Sua afinidade com tais homens fez surgir os filósofos – que eram os amigos da Sabedoria. Depois surgiram homens que não a conheciam e chamavam a si mesmos de sábios.
Mas os impérios se fortaleceram. A Soberba e Impiedade foram então honradas nos palácios e nas praças, condecoradas com moedas de ouro. 
E a Sabedoria exilou-se em lugares longínquos.

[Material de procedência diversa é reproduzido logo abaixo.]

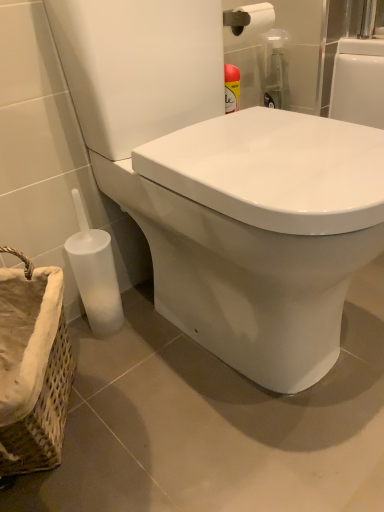 You are a GUI agent. You are given a task and a screenshot of the screen. Output one action in this format:
    pyautogui.click(x=<x>, y=<y>)
    Task: Click on the free spot to the right of white matte toilet brush at lower left
    The width and height of the screenshot is (384, 512).
    Given the screenshot: What is the action you would take?
    pyautogui.click(x=162, y=333) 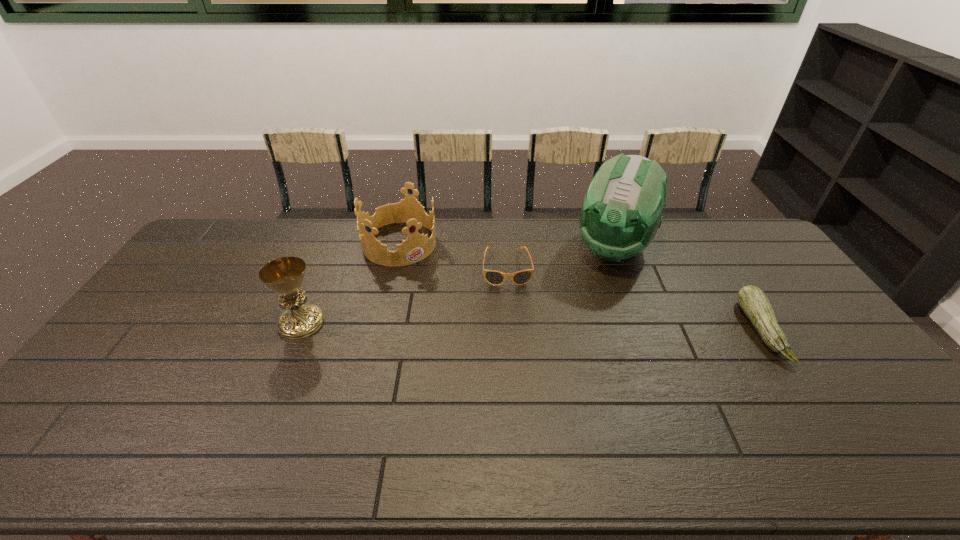 The height and width of the screenshot is (540, 960). I want to click on vacant point located on the visor of the tallest object, so click(598, 288).

Find the location of a particular element. Image resolution: width=960 pixels, height=540 pixels. blank space located 0.380m on the visor of the tallest object is located at coordinates (567, 355).

Image resolution: width=960 pixels, height=540 pixels. In order to click on free space located on the visor of the tallest object in this screenshot , I will do `click(579, 329)`.

Locate an element on the screen. This screenshot has width=960, height=540. free location located on the front-facing side of the shortest object is located at coordinates (510, 303).

What are the coordinates of `vacant region located 0.340m on the front-facing side of the shortest object` in the screenshot? It's located at (516, 371).

At what (x,y) coordinates should I click in order to perform the action: click on vacant space located on the front-facing side of the shortest object. Please return your answer as a coordinate pair (x, y). The image size is (960, 540). Looking at the image, I should click on (516, 377).

You are a GUI agent. You are given a task and a screenshot of the screen. Output one action in this format:
    pyautogui.click(x=<x>, y=<y>)
    Task: Click on the blank space located on the front-facing side of the fourth object from right to left
    The height and width of the screenshot is (540, 960).
    Given the screenshot: What is the action you would take?
    pyautogui.click(x=475, y=325)

Where is `vacant space located 0.120m on the front-facing side of the fourth object from right to left`? The width and height of the screenshot is (960, 540). vacant space located 0.120m on the front-facing side of the fourth object from right to left is located at coordinates (435, 281).

Find the location of a particular element. vacant position located on the front-facing side of the fourth object from right to left is located at coordinates (427, 273).

Identify the location of football helmet located at the far edge. This screenshot has width=960, height=540. (621, 212). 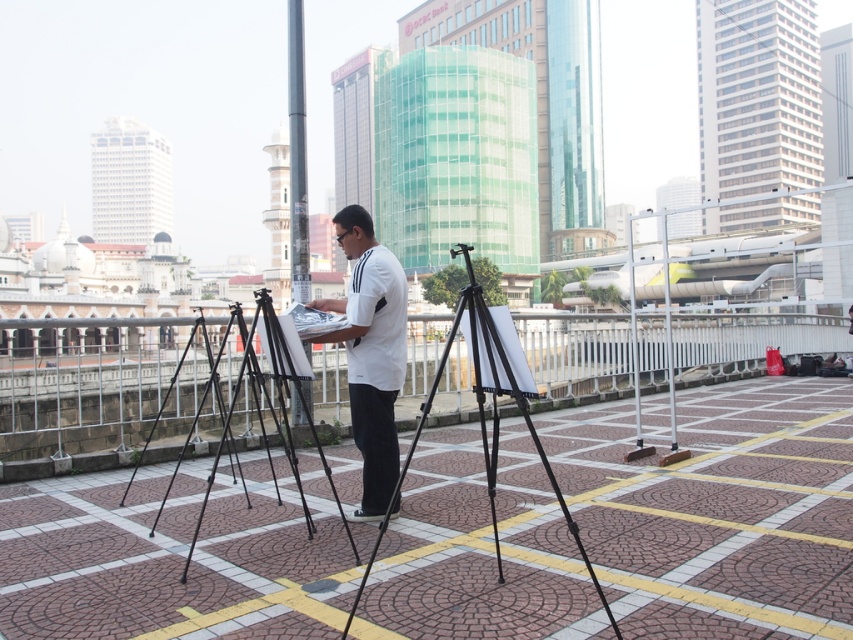 You are a photographer setting up a tripod in the urban scene. You notice the white matte shirt at center and the black matte tripod at center. Which object is positioned higher relative to the other?

The white matte shirt at center is above the black matte tripod at center.

You are a city planner reviewing this area. The black metal tripod at center and black metal pole at center are part of a new public art installation. Which object is placed underneath the other?

The black metal tripod at center is positioned under the black metal pole at center.

You are a photographer trying to capture the artist and their equipment. Based on the scene, which object is taller between the white matte shirt at center and the black matte tripod at center?

The white matte shirt at center is taller than the black matte tripod at center. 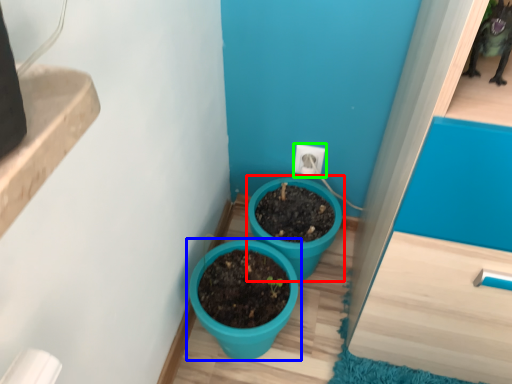 Question: Which is farther away from flowerpot (highlighted by a red box)? flowerpot (highlighted by a blue box) or electric outlet (highlighted by a green box)?

Choices:
 (A) flowerpot
 (B) electric outlet

Answer: (B)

Contam uns manuscritos históricos, resgatados por arqueólogos, que nos tempos da idade média, um ermitão que fugira para as grandes florestas da Escócia ali conviveu com ela. Era uma vida impar. Grandes cavaleiros o foram encontrar, perdendo-se pelas florestas e morrendo nelas. Dizem que eram assassinados pela Ganância. É dessa época o desaparecimento de muitos cavaleiros da távola redonda. Mas Ricardo Coração de Leão com seu grande amigo Ivanhoé, quando se refugiaram naquelas florestas, no exílio pela libertação de seu povo, encontraram o ermitão. Este lhes salvou a vida, com abundantes vinhos e carne de javali. Mas a sabedoria - contou o ermitão aos nobres cavaleiros - morrera dias antes de solidão e tristeza.
Meu amigo deixou-me curioso de saber se há por aí ainda alguma pequena notícia da Sabedoria. Quereria saber ao menos onde está sua última casa, para passar por lá, com algumas flores, neste dia de finados.